About Confocal | Training | Fees | Instrument Specs | Schedule | Contacts
A confocal microscope uses a bright point of light (laser) which is projected as a spot image into the plane of focus of the sample. The sample fluoresces as a spot, which is focused onto a pinhole located in front of the detector. The pinhole rejects the out-of-focus light from the sample. The bright illumination spot, the fluorescent spot, and the pinhole are all in conjugate focal planes, hence the name "confocal". The confocal principle was patented in 1957, but laser scanning confocal microscopes did not become commercially available until 1987.
Advantages - Crisp digital images can be acquired of fluorescently stained specimens that avoid the out-of-focus haze that is a common problem with widefield fluorescent microscopes. The result is greatly improved contrast and a slight increase in resolution in the images.

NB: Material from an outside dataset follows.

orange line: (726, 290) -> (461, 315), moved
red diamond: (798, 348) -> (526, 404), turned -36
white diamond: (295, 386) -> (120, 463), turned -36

Disadvantages - The intense illumination from the laser can rapidly photo-bleach (fade) some fluorescent samples. Confocal microscopy does not work well with dim fluorescent samples. Live cell imaging requires some care to avoid causing photo-toxicity.

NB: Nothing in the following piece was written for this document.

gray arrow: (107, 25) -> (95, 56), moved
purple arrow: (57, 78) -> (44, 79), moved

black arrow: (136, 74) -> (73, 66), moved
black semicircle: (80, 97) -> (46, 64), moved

More about Confocal and Fluorescence. (Doug Cromey)
Widefield fluorescence and confocal images of 20um thick intestine. (Source)
All interested users should contact Mr. Doug Cromey for training. Training typically requires three sessions of 2-2.5hrs each. Two people from the same lab can be trained together (larger groups are highly discouraged, since the training is very hands-on).
All confocal users are required to complete an RC-088 form and complete the Imaging Laser Protection Course offered by the University of Arizona's Office of Radiation, Chemical and Biological Safety (ORCBS) before they can complete their training.
$32/hr (a training fee is being considered)
Routine use (after training)
$32/hr (an assisted use fee is being considered)
Please note: Due to Cancer Center policies, individuals that are from labs that are not affiliated with the AZCC will not be given after-hours access to the AZCC building or room 0960. Labs that need this type of access should inquire about the requirements for affiliation.
The confocal is a Leica SP5-II resonant scanner confocal microscope (Leica Microsystems, Buffalo Grove, IL).
It has the following features:
- Excitation wavelengths of 405, 458, 476, 488, 514, 543, and 633nm
- Objective lenses: 5x/0.15NA PL Fluotar, 10x0.4 PL Apo, 20x/0.7NA Plan Apo, 20x/0.7NA Plan Apo multi-IMM (oil, water, glycerin), 40x/1.25NA PL Apo (oil), 63x/1.4 NA PL Apo (oil)
- Inverted microscope stand with environmental control chamber for live cell imaging (multi-well plates, 35-70mm dishes with coverslip thickness bottom).
- Capable of capturing transmitted light images (DIC optics are currently not available)
- Maximum image size available is 8192 x 8192 pixels.
- "Stacks" of images can be acquired in Z (focus depth), Lambda (wavelength scan) or T (time series).
- FRET (fluorescence resonance energy transfer), FRAP (fluorescence recovery after photobleaching), Ratio imaging (e.g., pH or ion-sensitive dyes) .
- The instrument includes a tandem scan head with resonant scanner that allows 8kHz scanning speed. The resonant scanner can provide imaging speeds of up to 28 512 x 512 images/second.
- Using the motorized XY stage, multiple images can be captured to create large multi-image montages or to capture data from specific points in a sample in a time course experiment.
- The instrument's prism and slit technology allows tremendous flexibility in designing custom filter settings for any experiment.
Trained users can schedule time on the instrument using the Online scheduler. To ensure equal access, please limit yourself to no more than 8hrs per week (Monday-Friday, 8am-5pm). After-hours use is currently unrestricted.
SOPs - The Image Quality pdf expains how to adjust the confocal to get the best images on this instrument. The On-off pdf explains the startup and shut down procedures.